(WHAT TO PRODUCE): Transcribe every entry word for word. Skip the pictures.

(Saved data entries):

- - - -

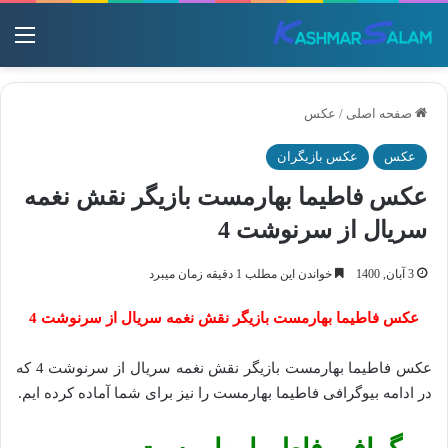
منو
صفحه اصلی
/
عکس
عکس
عکس بازیگران
عکس فاطیما بهارمست بازیگر نقش نغمه
سریال از سرنوشت 4
3 آبان, 1400
خواندن این مطلب 1 دقیقه زمان میبرد
عکس فاطیما بهارمست بازیگر نقش نغمه سریال از سرنوشت 4
عکس فاطیما بهارمست بازیگر نقش نغمه سریال از سرنوشت 4 که
در ادامه بیوگرافی فاطیما بهارمست را نیز برای شما آماده کرده ایم.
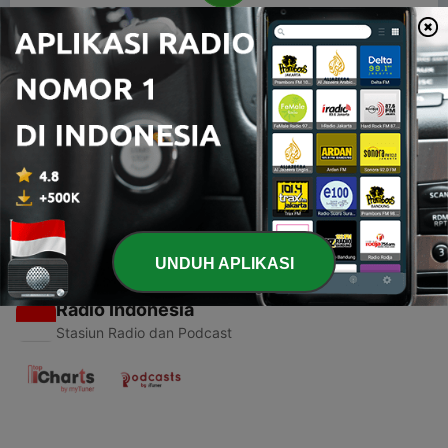
00:00
00:00
Episode
-
1
Bercerita tentang kereta api
17 Jan 2021
UNDUH APLIKASI
Radio Indonesia
Stasiun Radio dan Podcast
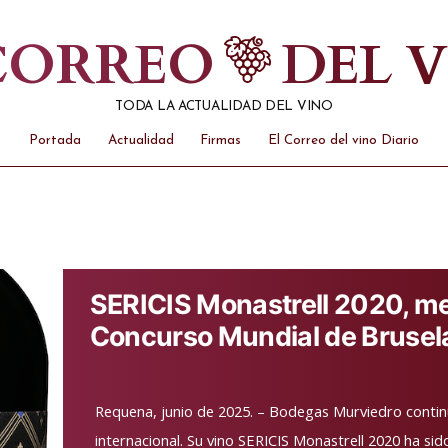
 CORREO
DEL 
TODA LA ACTUALIDAD DEL VINO
Portada
Actualidad
Firmas
El Correo del vino Diario
SERICIS Monastrell 2020, med
Concurso Mundial de Brusel
Requena, junio de 2025. – Bodegas Murviedro contin
internacional. Su vino SERICIS Monastrell 2020 ha si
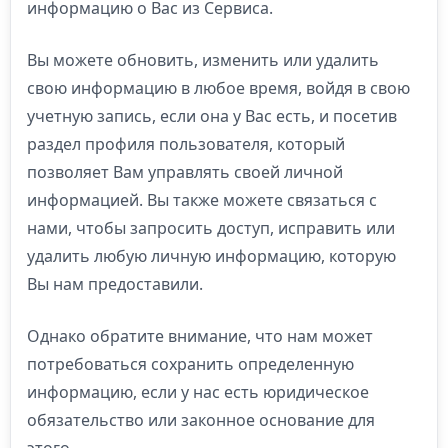
информацию о Вас из Сервиса.
Вы можете обновить, изменить или удалить
свою информацию в любое время, войдя в свою
учетную запись, если она у Вас есть, и посетив
раздел профиля пользователя, который
позволяет Вам управлять своей личной
информацией. Вы также можете связаться с
нами, чтобы запросить доступ, исправить или
удалить любую личную информацию, которую
Вы нам предоставили.
Однако обратите внимание, что нам может
потребоваться сохранить определенную
информацию, если у нас есть юридическое
обязательство или законное основание для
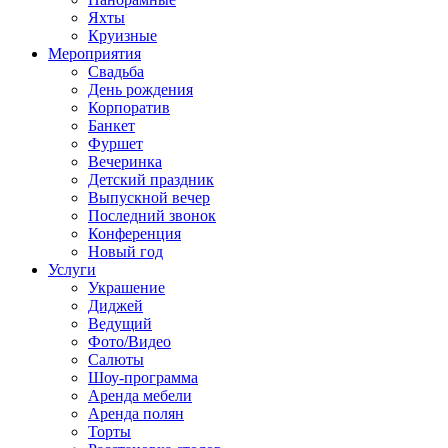
Яхты
Круизные
Мероприятия
Свадьба
День рождения
Корпоратив
Банкет
Фуршет
Вечеринка
Детский праздник
Выпускной вечер
Последний звонок
Конференция
Новый год
Услуги
Украшение
Диджей
Ведущий
Фото/Видео
Салюты
Шоу-программа
Аренда мебели
Аренда полян
Торты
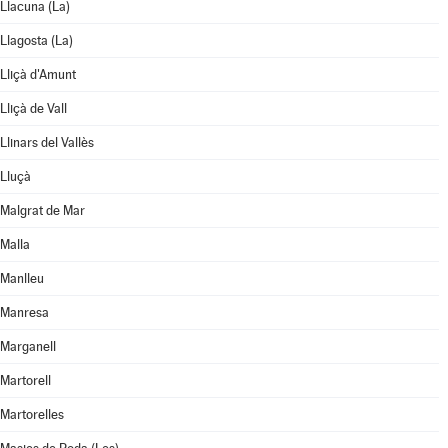
Llacuna (La)
Llagosta (La)
Lliçà d'Amunt
Lliçà de Vall
Llinars del Vallès
Lluçà
Malgrat de Mar
Malla
Manlleu
Manresa
Marganell
Martorell
Martorelles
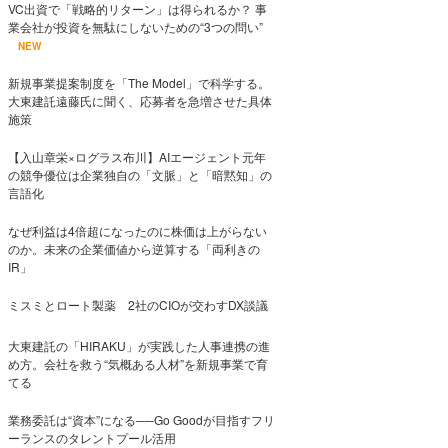
VC出資で「戦略的リターン」は得られるか？ 事
業会社が投資を無駄にしないための“3つの問い”
NEW
新規事業提案制度を「The Model」で科学する。
大東建託遠藤氏に聞く、応募者を急増させた具体
施策
【入山章栄×ログラス布川】AIエージェント元年
の競争優位は企業独自の「文脈」と「暗黙知」の
言語化
なぜ利益は4倍超になったのに株価は上がらない
のか。未来の企業価値から逆算する「両利きの
IR」
ミスミとロート製薬 2社のCIOが交わすDX談議
大東建託の「HIRAKU」が実践した人事連携の進
め方。会社を救う“気概ある人材”を新規事業で育
てる
業務委託は“資本”になる──Go Goodが目指すフリ
ーランスのタレントプール活用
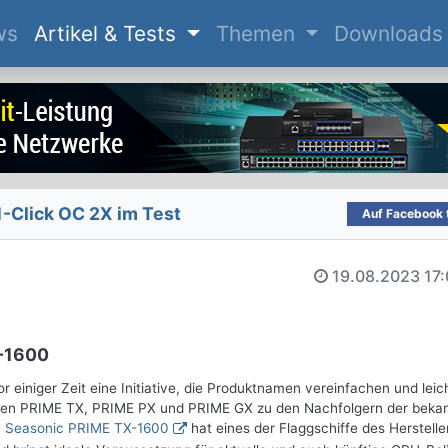
(current)
ws
Artikel & Tests
Themen
Downloads
-Click OC 2X im Test
Auf Facebook t
19.08.2023
17
X-1600
r einiger Zeit eine Initiative, die Produktnamen vereinfachen und leic
rien PRIME TX, PRIME PX und PRIME GX zu den Nachfolgern der beka
m
Seasonic PRIME TX-1600
hat eines der Flaggschiffe des Herstelle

- - - -

(THE ANSWER):
منو
صفحه اصلی
/
عکس
عکس
عکس بازیگران
عکس فاطیما بهارمست بازیگر نقش نغمه
سریال از سرنوشت 4
3 آبان, 1400
خواندن این مطلب 1 دقیقه زمان میبرد
عکس فاطیما بهارمست بازیگر نقش نغمه سریال از سرنوشت 4
عکس فاطیما بهارمست بازیگر نقش نغمه سریال از سرنوشت 4 که
در ادامه بیوگرافی فاطیما بهارمست را نیز برای شما آماده کرده ایم.
00:00
00:00
Episode
-
1
Bercerita tentang kereta api
17 Jan 2021
UNDUH APLIKASI
Radio Indonesia
Stasiun Radio dan Podcast
 CORREO
DEL 
TODA LA ACTUALIDAD DEL VINO
Portada
Actualidad
Firmas
El Correo del vino Diario
SERICIS Monastrell 2020, med
Concurso Mundial de Brusel
Requena, junio de 2025. – Bodegas Murviedro contin
internacional. Su vino SERICIS Monastrell 2020 ha si
информацию о Вас из Сервиса.
Вы можете обновить, изменить или удалить
свою информацию в любое время, войдя в свою
учетную запись, если она у Вас есть, и посетив
раздел профиля пользователя, который
позволяет Вам управлять своей личной
информацией. Вы также можете связаться с
нами, чтобы запросить доступ, исправить или
удалить любую личную информацию, которую
Вы нам предоставили.
Однако обратите внимание, что нам может
потребоваться сохранить определенную
информацию, если у нас есть юридическое
обязательство или законное основание для
Яхты
Круизные
Мероприятия
Свадьба
День рождения
Корпоратив
Банкет
Фуршет
Вечеринка
Детский праздник
Выпускной вечер
Последний звонок
Конференция
Новый год
Услуги
Украшение
Диджей
Ведущий
Фото/Видео
Салюты
Шоу-программа
Аренда мебели
Аренда полян
Торты
Llacuna (La)
Llagosta (La)
Lliçà d'Amunt
Lliçà de Vall
Llinars del Vallès
Lluçà
Malgrat de Mar
Malla
Manlleu
Manresa
Marganell
Martorell
Martorelles
VC出資で「戦略的リターン」は得られるか？ 事
業会社が投資を無駄にしないための“3つの問い”
NEW
新規事業提案制度を「The Model」で科学する。
大東建託遠藤氏に聞く、応募者を急増させた具体
施策
【入山章栄×ログラス布川】AIエージェント元年
の競争優位は企業独自の「文脈」と「暗黙知」の
言語化
なぜ利益は4倍超になったのに株価は上がらない
のか。未来の企業価値から逆算する「両利きの
IR」
ミスミとロート製薬 2社のCIOが交わすDX談議
大東建託の「HIRAKU」が実践した人事連携の進
め方。会社を救う“気概ある人材”を新規事業で育
てる
業務委託は“資本”になる──Go Goodが目指すフリ
ーランスのタレントプール活用
(current)
ws
Artikel & Tests
Themen
Downloads
-Click OC 2X im Test
Auf Facebook t
19.08.2023
17
X-1600
r einiger Zeit eine Initiative, die Produktnamen vereinfachen und leic
rien PRIME TX, PRIME PX und PRIME GX zu den Nachfolgern der beka
m
Seasonic PRIME TX-1600
hat eines der Flaggschiffe des Herstelle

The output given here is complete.